**DIRECTIONS FOR THIS TASK**
Restate the lines word for word, from the one containing "장학금/장학생 게시판" through the last line of the entries below, without any other lines.

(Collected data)
⟨

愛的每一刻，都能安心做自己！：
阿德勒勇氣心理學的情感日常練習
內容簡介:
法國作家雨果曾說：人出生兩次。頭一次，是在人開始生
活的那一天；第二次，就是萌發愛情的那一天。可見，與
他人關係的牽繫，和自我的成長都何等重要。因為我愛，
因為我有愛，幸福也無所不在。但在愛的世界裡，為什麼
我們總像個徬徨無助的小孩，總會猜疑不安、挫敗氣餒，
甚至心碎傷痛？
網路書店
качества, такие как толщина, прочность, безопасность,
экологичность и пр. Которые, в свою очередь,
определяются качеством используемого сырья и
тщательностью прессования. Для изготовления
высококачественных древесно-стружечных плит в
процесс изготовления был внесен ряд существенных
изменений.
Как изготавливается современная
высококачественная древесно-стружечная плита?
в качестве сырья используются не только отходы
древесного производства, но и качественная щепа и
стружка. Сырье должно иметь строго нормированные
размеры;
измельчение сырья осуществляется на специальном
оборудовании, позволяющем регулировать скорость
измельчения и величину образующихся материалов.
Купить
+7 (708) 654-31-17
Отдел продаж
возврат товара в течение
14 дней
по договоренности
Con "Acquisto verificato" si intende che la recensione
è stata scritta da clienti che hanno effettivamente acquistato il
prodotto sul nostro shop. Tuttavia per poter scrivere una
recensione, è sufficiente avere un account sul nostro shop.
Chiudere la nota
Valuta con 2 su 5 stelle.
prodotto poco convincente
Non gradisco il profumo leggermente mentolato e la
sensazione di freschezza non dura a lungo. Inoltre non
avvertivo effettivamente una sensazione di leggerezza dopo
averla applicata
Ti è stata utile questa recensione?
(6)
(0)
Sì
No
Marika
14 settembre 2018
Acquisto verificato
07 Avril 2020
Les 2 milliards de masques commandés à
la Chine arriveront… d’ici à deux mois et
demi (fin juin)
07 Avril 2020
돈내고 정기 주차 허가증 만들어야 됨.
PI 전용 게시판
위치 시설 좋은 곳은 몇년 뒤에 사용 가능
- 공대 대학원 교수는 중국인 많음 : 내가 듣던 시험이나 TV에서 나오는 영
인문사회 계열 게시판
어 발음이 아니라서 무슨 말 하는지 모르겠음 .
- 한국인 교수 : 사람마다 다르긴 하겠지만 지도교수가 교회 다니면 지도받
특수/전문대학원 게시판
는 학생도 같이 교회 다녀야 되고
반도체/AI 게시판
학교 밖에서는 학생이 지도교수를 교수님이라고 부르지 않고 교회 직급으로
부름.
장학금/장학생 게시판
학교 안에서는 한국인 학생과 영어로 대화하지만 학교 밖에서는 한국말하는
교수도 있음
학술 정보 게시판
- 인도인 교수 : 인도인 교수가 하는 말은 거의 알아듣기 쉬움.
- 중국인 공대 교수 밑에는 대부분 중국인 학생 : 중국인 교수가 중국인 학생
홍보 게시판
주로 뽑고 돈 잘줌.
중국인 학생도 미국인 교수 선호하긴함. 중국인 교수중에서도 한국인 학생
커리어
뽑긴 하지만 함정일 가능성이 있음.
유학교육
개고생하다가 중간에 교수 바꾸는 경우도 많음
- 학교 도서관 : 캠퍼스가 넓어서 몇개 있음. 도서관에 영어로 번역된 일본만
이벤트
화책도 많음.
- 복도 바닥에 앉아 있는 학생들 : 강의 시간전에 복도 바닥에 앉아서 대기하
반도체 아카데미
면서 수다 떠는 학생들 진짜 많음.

⟩

**EXPECTED ANSWER**
장학금/장학생 게시판
학교 안에서는 한국인 학생과 영어로 대화하지만 학교 밖에서는 한국말하는
교수도 있음
학술 정보 게시판
- 인도인 교수 : 인도인 교수가 하는 말은 거의 알아듣기 쉬움.
- 중국인 공대 교수 밑에는 대부분 중국인 학생 : 중국인 교수가 중국인 학생
홍보 게시판
주로 뽑고 돈 잘줌.
중국인 학생도 미국인 교수 선호하긴함. 중국인 교수중에서도 한국인 학생
커리어
뽑긴 하지만 함정일 가능성이 있음.
유학교육
개고생하다가 중간에 교수 바꾸는 경우도 많음
- 학교 도서관 : 캠퍼스가 넓어서 몇개 있음. 도서관에 영어로 번역된 일본만
이벤트
화책도 많음.
- 복도 바닥에 앉아 있는 학생들 : 강의 시간전에 복도 바닥에 앉아서 대기하
반도체 아카데미
면서 수다 떠는 학생들 진짜 많음.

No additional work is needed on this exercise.